From: Robert J. Bradbury (bradbury@aeiveos.com)
Date: Fri May 03 2002 - 11:01:55 MDT
On Thu, 2 May 2002, Brian Atkins wrote:
> Subject: Fukuyama: The Fall of the Libertarians
> Date: Thu, 2 May 2002 17:19:40 -0400
> http://online.wsj.com/article_print/0,4287,SB1020295939549459480,00.html
> But the genetic stamp is indelible, and would be handed down
> not just to one's children but to all of one's subsequent descendants.
Ah ha, not so. This presumes that one will not be able to apply genetic
reprogramming to oneself or ones offspring.
> But it is the first step in a series of technologies that may lead to
> genetic engineering of humans.
So?
> Research cloning of embryos to extract stem cells may show great medical
> promise, but it too involves the deliberate creation of something
> unquestionably human, even if that something doesn't have the moral status
> of an infant.
How is a single cell, or a collection of cells "human"? If the genetic
material is the basis for humanity, then an individual with trisomy-21
or any of the various variants in X/Y chromosome number should be considered
non-human. Given the fact that one could completely rearrange the
genetic material on the chromosomes and produce something that was
completely functionally as human as any of us yet completely
incapable of breeding with "natural" humans suggests to me that
"humanity" is in how one behaves and not the organization of genetic
material that produces that behavior.
> The liberalism of the Founding Fathers was built on natural rights.
And I can think of no more natural right than to allow one to improve
oneself. Of course one can discuss whether it is correct to apply
such technologies to ones offspring without informed consent. But
given projected abilities that such children should have to remake
themselves, such that no parental decisions are "permanent", this
seems to be a minor point.
> We are at the beginning of a new phase of history where technology will
> give us power to create people born booted and spurred, and where animals
> that are today born with saddles on their backs could be given human
> characteristics.
But there is little point for doing so. Humans are far less efficient
machines than those we can envision building with molecular nanotechnology.

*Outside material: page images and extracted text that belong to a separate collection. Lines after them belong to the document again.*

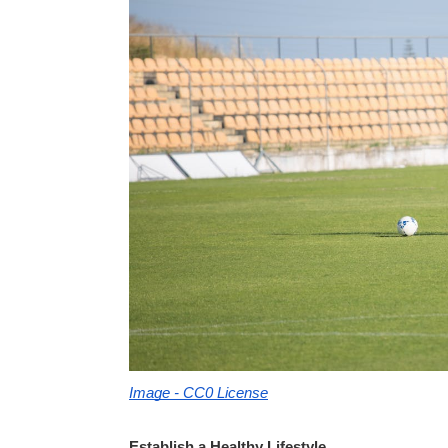
Image - CC0 License
Establish a Healthy Lifestyle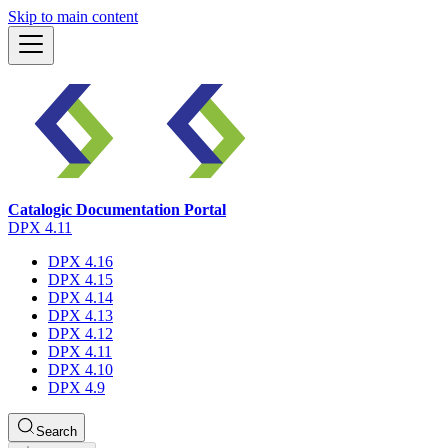
Skip to main content
Catalogic Documentation Portal
DPX 4.11
DPX 4.16
DPX 4.15
DPX 4.14
DPX 4.13
DPX 4.12
DPX 4.11
DPX 4.10
DPX 4.9
Search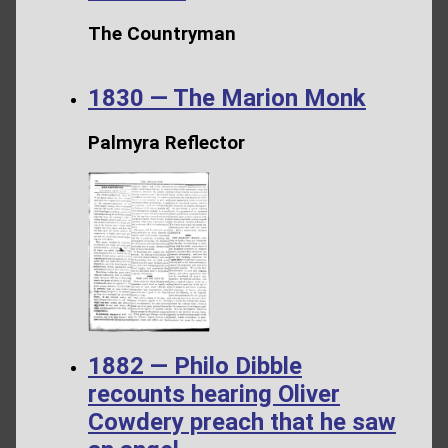
The Countryman
1830 — The Marion Monk
Palmyra Reflector
1882 — Philo Dibble
recounts hearing Oliver
Cowdery preach that he saw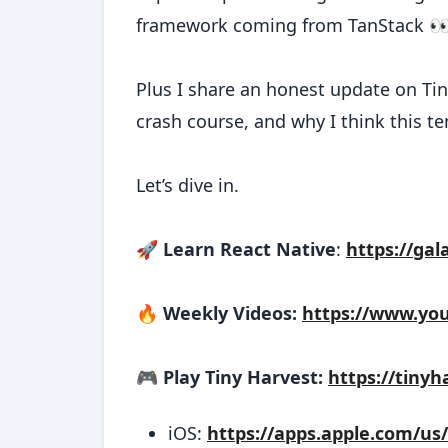
framework coming from TanStack 
Plus I share an honest update on Tin
crash course, and why I think this ten
Let’s dive in.
🚀
Learn React Native
:
https://gal
🔥
Weekly Videos:
https://www.yo
🎮
Play Tiny Harvest:
https://tinyh
iOS:
https://apps.apple.com/us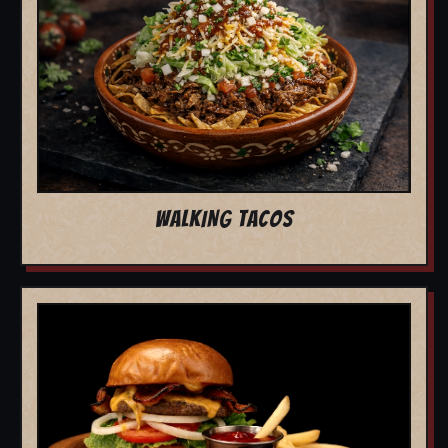
WALKING TACOS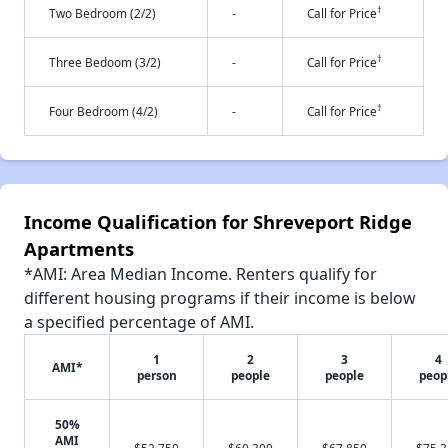
†
Two Bedroom (2/2)
-
Call for Price
†
Three Bedoom (3/2)
-
Call for Price
†
Four Bedroom (4/2)
-
Call for Price
Income Qualification for Shreveport Ridge
Apartments
*AMI: Area Median Income. Renters qualify for
different housing programs if their income is below
a specified percentage of AMI.
1
2
3
4
AMI*
person
people
people
peop
50%
AMI
$52,750
$60,300
$67,850
$75,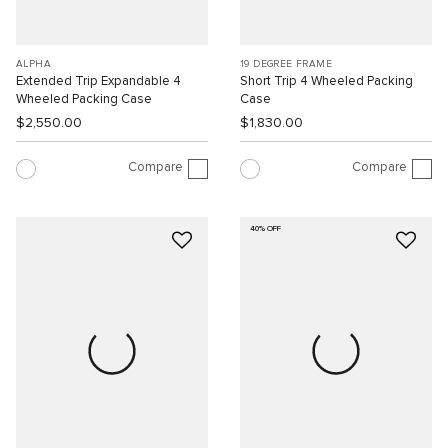
ALPHA
19 DEGREE FRAME
Extended Trip Expandable 4
Short Trip 4 Wheeled Packing
Wheeled Packing Case
Case
$2,550.00
$1,830.00
Compare
Compare
40% OFF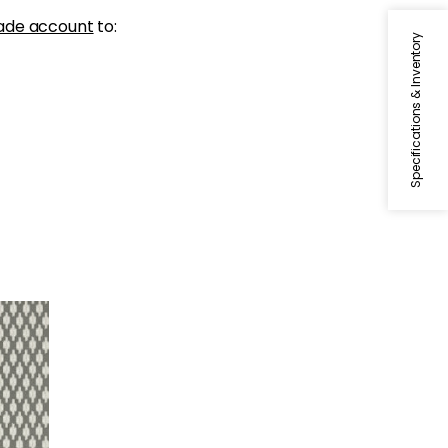
ade account
to:
Specifications & Inventory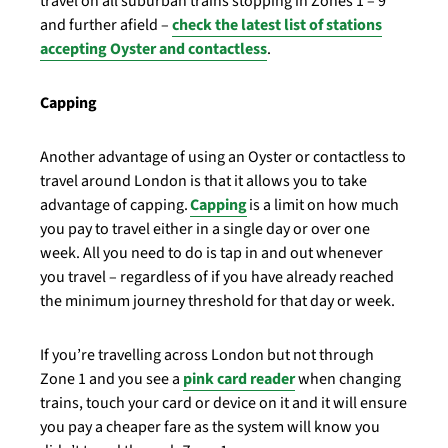
travel on all suburban trains stopping in Zones 1 – 9
and further afield –
check the latest list of stations
accepting Oyster and contactless
.
Capping
Another advantage of using an Oyster or contactless to
travel around London is that it allows you to take
advantage of capping.
Capping
is a limit on how much
you pay to travel either in a single day or over one
week. All you need to do is tap in and out whenever
you travel – regardless of if you have already reached
the minimum journey threshold for that day or week.
If you’re travelling across London but not through
Zone 1 and you see a
pink card reader
when changing
trains, touch your card or device on it and it
will ensure
you pay a cheaper fare as the system will know you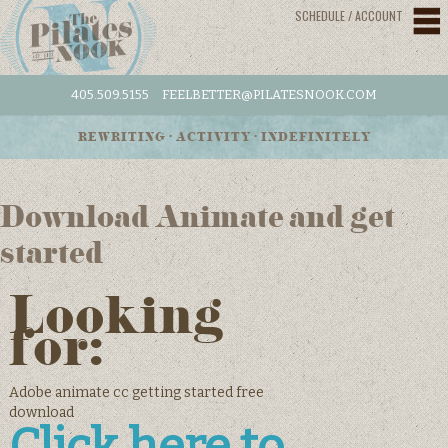
SCHEDULE / ACCOUNT
405.509.5155
FEELBETTER@PILATESNOOK.COM
REWRITING • ACTIVITY • INDEFINITELY
Download Animate and get
started
Looking
for:
Adobe animate cc getting started free
download
Click here to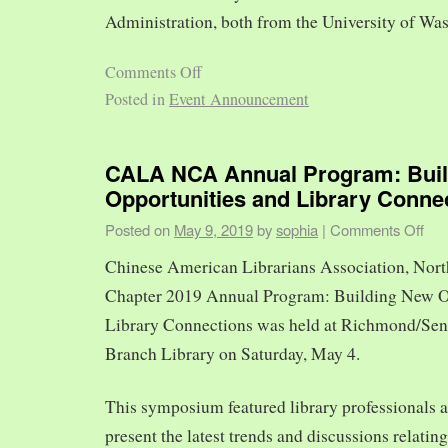
Administration, both from the University of Was
Comments Off
Posted in
Event Announcement
CALA NCA Annual Program: Bui
Opportunities and Library Conne
Posted on
May 9, 2019
by
sophia
|
Comments Off
Chinese American Librarians Association, Nort
Chapter 2019 Annual Program: Building New O
Library Connections was held at Richmond/Sen
Branch Library on Saturday, May 4.
This symposium featured library professionals a
present the latest trends and discussions relating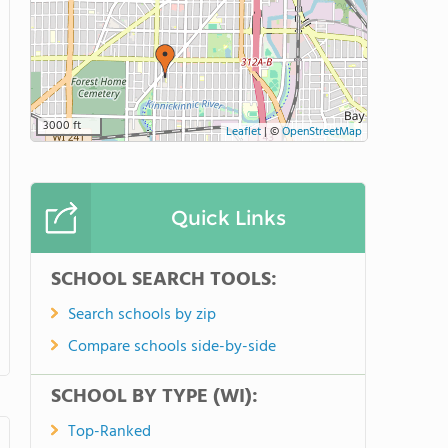
3000 ft
Leaflet
|
©
OpenStreetMap
Quick Links
SCHOOL SEARCH TOOLS:
Search schools by zip
Compare schools side-by-side
SCHOOL BY TYPE (WI):
Top-Ranked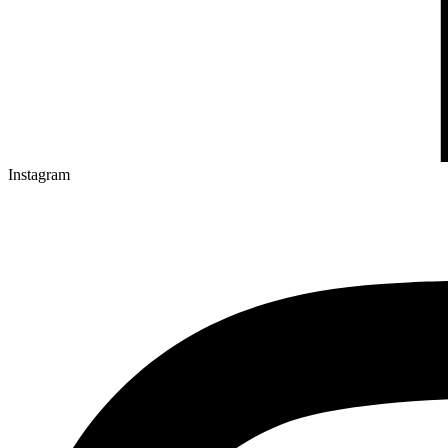
Instagram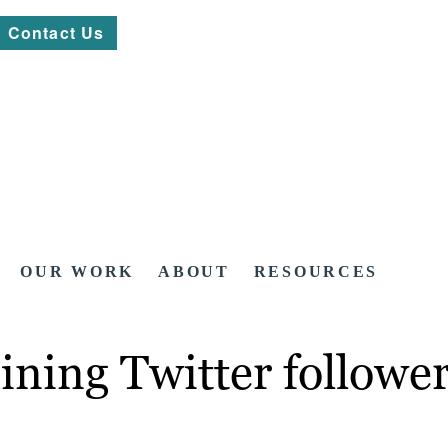
Contact Us
OUR WORK
ABOUT
RESOURCES
aining Twitter followe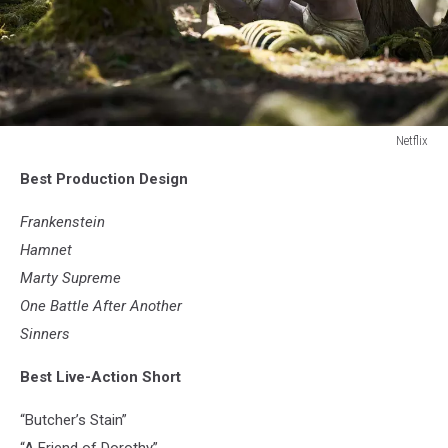
Netflix
Netflix
Best Production Design
Frankenstein
Hamnet
Marty Supreme
One Battle After Another
Sinners
Best Live-Action Short
“Butcher’s Stain”
“A Friend of Dorothy”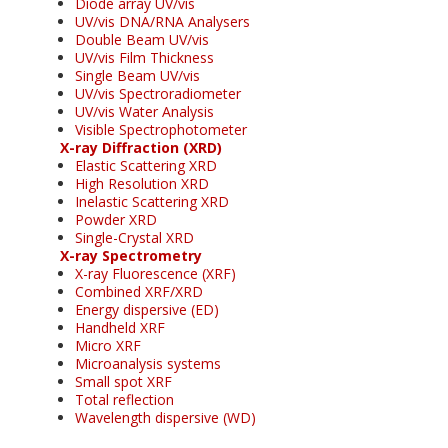
Diode array UV/vis
UV/vis DNA/RNA Analysers
Double Beam UV/vis
UV/vis Film Thickness
Single Beam UV/vis
UV/vis Spectroradiometer
UV/vis Water Analysis
Visible Spectrophotometer
X-ray Diffraction (XRD)
Elastic Scattering XRD
High Resolution XRD
Inelastic Scattering XRD
Powder XRD
Single-Crystal XRD
X-ray Spectrometry
X-ray Fluorescence (XRF)
Combined XRF/XRD
Energy dispersive (ED)
Handheld XRF
Micro XRF
Microanalysis systems
Small spot XRF
Total reflection
Wavelength dispersive (WD)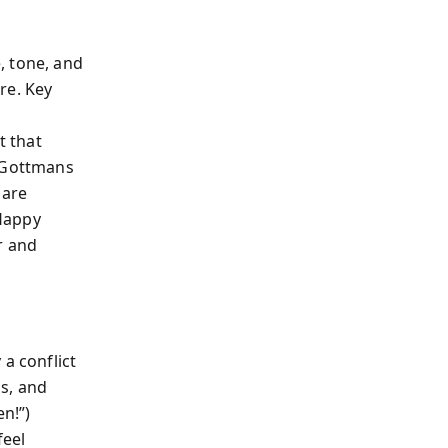
, tone, and
re. Key
t that
e Gottmans
 are
 Happy
r and
a conflict
s, and
en!”)
feel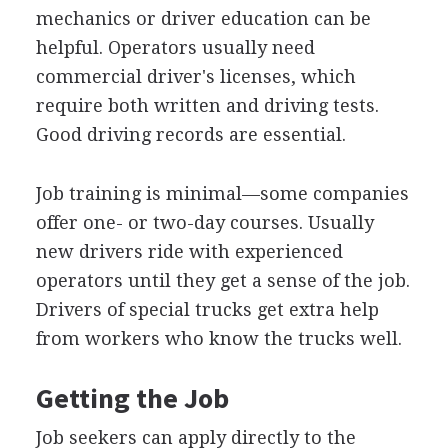
mechanics or driver education can be
helpful. Operators usually need
commercial driver's licenses, which
require both written and driving tests.
Good driving records are essential.
Job training is minimal—some companies
offer one- or two-day courses. Usually
new drivers ride with experienced
operators until they get a sense of the job.
Drivers of special trucks get extra help
from workers who know the trucks well.
Getting the Job
Job seekers can apply directly to the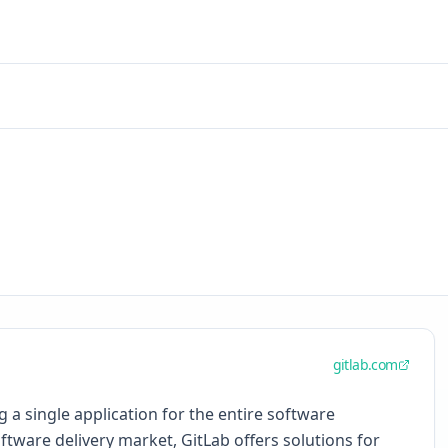
gitlab.com
a single application for the entire software
oftware delivery market, GitLab offers solutions for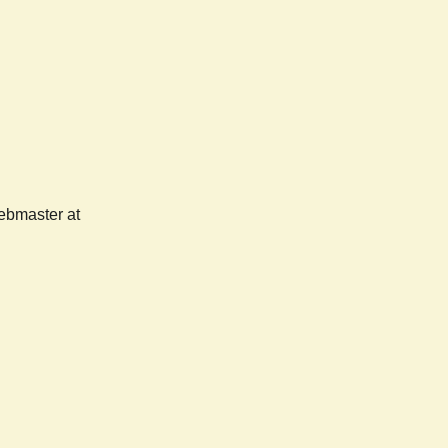
webmaster at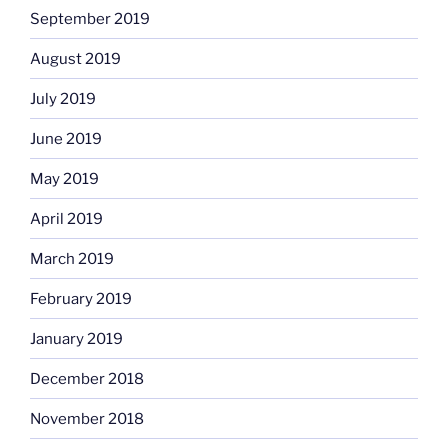
September 2019
August 2019
July 2019
June 2019
May 2019
April 2019
March 2019
February 2019
January 2019
December 2018
November 2018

> To say, with the libertarians, that individual freedom
> should encompass the freedom to redesign those natures on which our very
> system of rights is based, is not to appeal to anything in the American
> political tradition.
If the ability to improve oneself does not exist in American political
tradition, then either the tradition should be changed or a political
system that allows it should be developed.